Western newspapers used prostitutes as the butts of foul humor, and they did not hesitate to name names. Small
wonder that so many of these women killed themselves!
And what of the relationship between whites and Indians? The myth of the West has typically reduced the
complex mix of Native American tribes to absurd simplicity, pitting conquering white settlers and the U.S.
army against generic but “fiendish, cruel and bloodthirsty” Indians. One reason the Battle of Greasy Grass
(Custer's Last Stand) so catches the American imagination is because it could be easily grasped and because it
illustrated basic prejudices: a few white American soldiers on one side, a large mass of red Indians on the other.
This battle has achieved a kind of disgusting popularity thanks to the Anheuser-Busch brewery of St.

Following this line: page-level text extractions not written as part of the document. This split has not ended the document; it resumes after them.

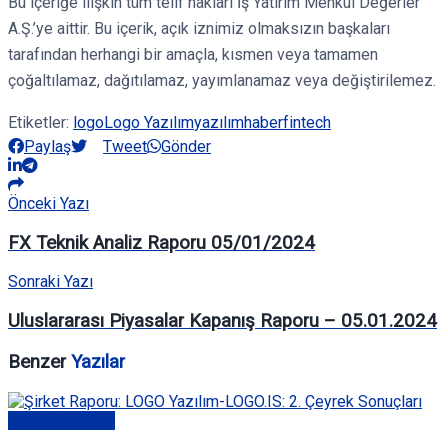
Bu içeriğe ilişkin tüm telif hakları İş Yatırım Menkul Değerler
A.Ş.’ye aittir. Bu içerik, açık iznimiz olmaksızın başkaları
tarafından herhangi bir amaçla, kısmen veya tamamen
çoğaltılamaz, dağıtılamaz, yayımlanamaz veya değiştirilemez.
Etiketler:
logo
Logo Yazılım
yazılım
haber
fintech
Paylaş
Tweet
Gönder
Önceki Yazı
FX Teknik Analiz Raporu 05/01/2024
Sonraki Yazı
Uluslararası Piyasalar Kapanış Raporu – 05.01.2024
Benzer
Yazılar
Şirket Raporları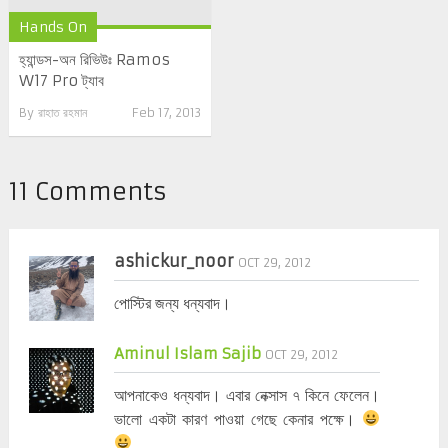
Hands On
হ্যান্ডস-অন রিভিউঃ Ramos
W17 Pro ট্যাব
By
রাহাত রহমান
Feb 17, 2013
11 Comments
ashickur_noor
OCT 29, 2012
পোস্টির জন্য ধন্যবাদ।
Aminul Islam Sajib
OCT 29, 2012
আপনাকেও ধন্যবাদ। এবার নেক্সাস ৭ কিনে ফেলেন।
ভালো একটা কারণ পাওয়া গেছে কেনার পক্ষে।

Louis,
which in 1896 printed photographs of Cassily Adams's painting “Custer's Last Stand,” showing General Custer
under pressure in the center of the battle brandishing his sword. The painting was crammed with historical
errors but it too fueled the myth of the West. After all, Anheuser-Busch sold more than a million of the prints,
which decorated bars and homes from coast to coast.
Although white westerners today like to believe there were only a few groups of backward Native Americans in
“the golden West” when Europeans arrived in the New World, there were, in fact, between 850,000 and one
million Native Americans in America– people who had successfully practiced their own cultures for at least
12,000 years. In the 18th and 19th centuries, tribes were on the move, eager for the horses of the southwest,
pushed out of their old territories in the East by other tribes and encroaching European/American civilization.
By the 1880s, the tribes, pushed off their lands, riddled with smallpox, tuberculosis and venereal diseases, were
starving and tattered.
Nevertheless, there arose in the eastern part of the United States a widespread belief that the Native Americans,
like the bison, were vanishing, and then not only painters but photographers rushed west to capture the exotic
essence of Native Americans. From the 1860s onward, cabinet card photographs of Native Americans were
hugely popular. The Native American quickly became a commercial commodity, eventually used to sell
everything from sports teams to canned peaches. More than a few of the photographers used fake props and
costumes to enhance their images; real Native Americans were, by the 1880s, demoralized and clad in dirty
rags. The sense that they would soon be gone goaded museums and collectors to start gathering up artifacts:
baskets, beadwork, pottery, arrows, cradleboards. This habit became ingrained in westerners who commonly
seek and pick up arrowheads when they come across them.
Thus, by the early 20th century a kind of romantic, picturesque movement began to show Native Americans as a
handsome, noble and tragic (though still generic) people. This sympathy for the conquered persists – although
now it is mixed in with some white Americans’ quests for spiritual healing and psychedelic drugs said to lead
users to serenity and health. One look at conditions on most reservations will show that serenity and health are
anything but hallmarks of today’s Native Americans. The other side of the “noble Indian” experience is places
like Gallup, New Mexico, where Native Americans spend their Saturday nights in the grip of alcoholism – a
disease that ruins many of their lives across the country.